*What you have to do*:
In the data, find each line where the word "align" appears and list that line.
___ Extracted entries
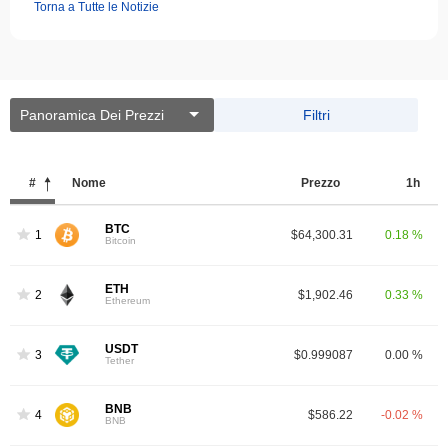
Torna a Tutte le Notizie
Panoramica Dei Prezzi
Filtri
#
Nome
Prezzo
1h
BTC
1
$64,300.31
0.18 %
Bitcoin
ETH
2
$1,902.46
0.33 %
Ethereum
USDT
3
$0.999087
0.00 %
Tether
BNB
4
$586.22
-0.02 %
BNB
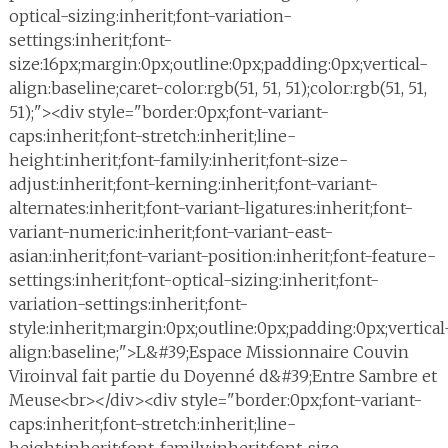
optical-sizing:inherit;font-variation-
settings:inherit;font-
size:16px;margin:0px;outline:0px;padding:0px;vertical-
align:baseline;caret-color:rgb(51, 51, 51);color:rgb(51, 51,
51);"><div style="border:0px;font-variant-
caps:inherit;font-stretch:inherit;line-
height:inherit;font-family:inherit;font-size-
adjust:inherit;font-kerning:inherit;font-variant-
alternates:inherit;font-variant-ligatures:inherit;font-
variant-numeric:inherit;font-variant-east-
asian:inherit;font-variant-position:inherit;font-feature-
settings:inherit;font-optical-sizing:inherit;font-
variation-settings:inherit;font-
style:inherit;margin:0px;outline:0px;padding:0px;vertical
align:baseline;">L&#39;Espace Missionnaire Couvin
Viroinval fait partie du Doyenné d&#39;Entre Sambre et
Meuse<br></div><div style="border:0px;font-variant-
caps:inherit;font-stretch:inherit;line-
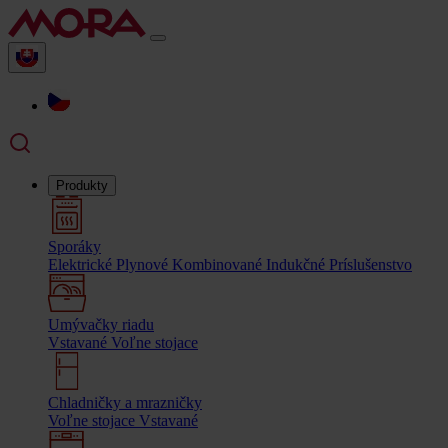
Produkty
Sporáky
Elektrické
Plynové
Kombinované
Indukčné
Príslušenstvo
Umývačky riadu
Vstavané
Voľne stojace
Chladničky a mrazničky
Voľne stojace
Vstavané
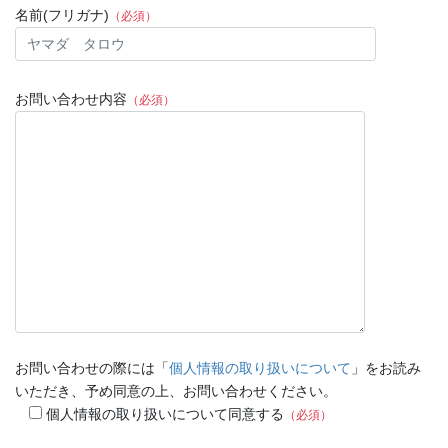
名前(フリガナ)
（必須）
お問い合わせ内容
（必須）
お問い合わせの際には「
個人情報の取り扱いについて
」をお読み
いただき、予め同意の上、お問い合わせください。
個人情報の取り扱いについて同意する
（必須）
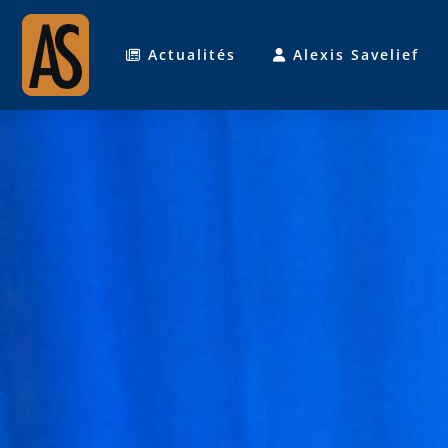
Actualités
Alexis Savelief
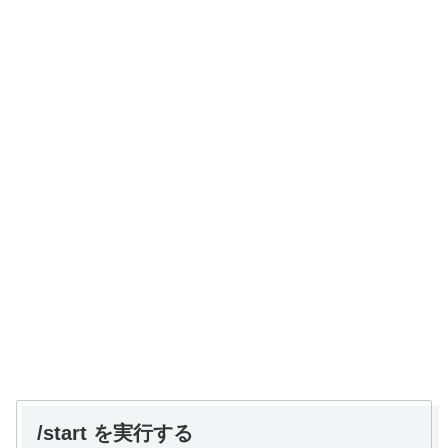
/start を実行する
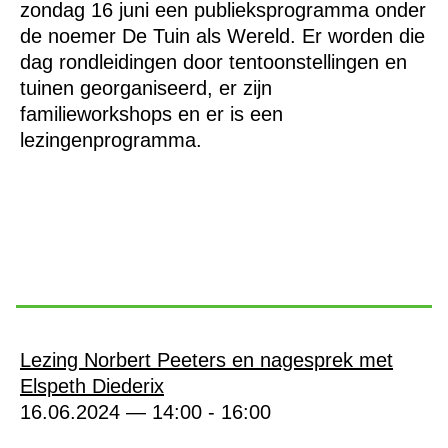
zondag 16 juni een publieksprogramma onder
de noemer De Tuin als Wereld. Er worden die
dag rondleidingen door tentoonstellingen en
tuinen georganiseerd, er zijn
familieworkshops en er is een
lezingenprogramma.
Lezing Norbert Peeters en nagesprek met
Elspeth Diederix
16.06.2024 — 14:00 - 16:00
______
*Reply*:
align:baseline;caret-color:rgb(51, 51, 51);color:rgb(51, 51,
align:baseline;">L&#39;Espace Missionnaire Couvin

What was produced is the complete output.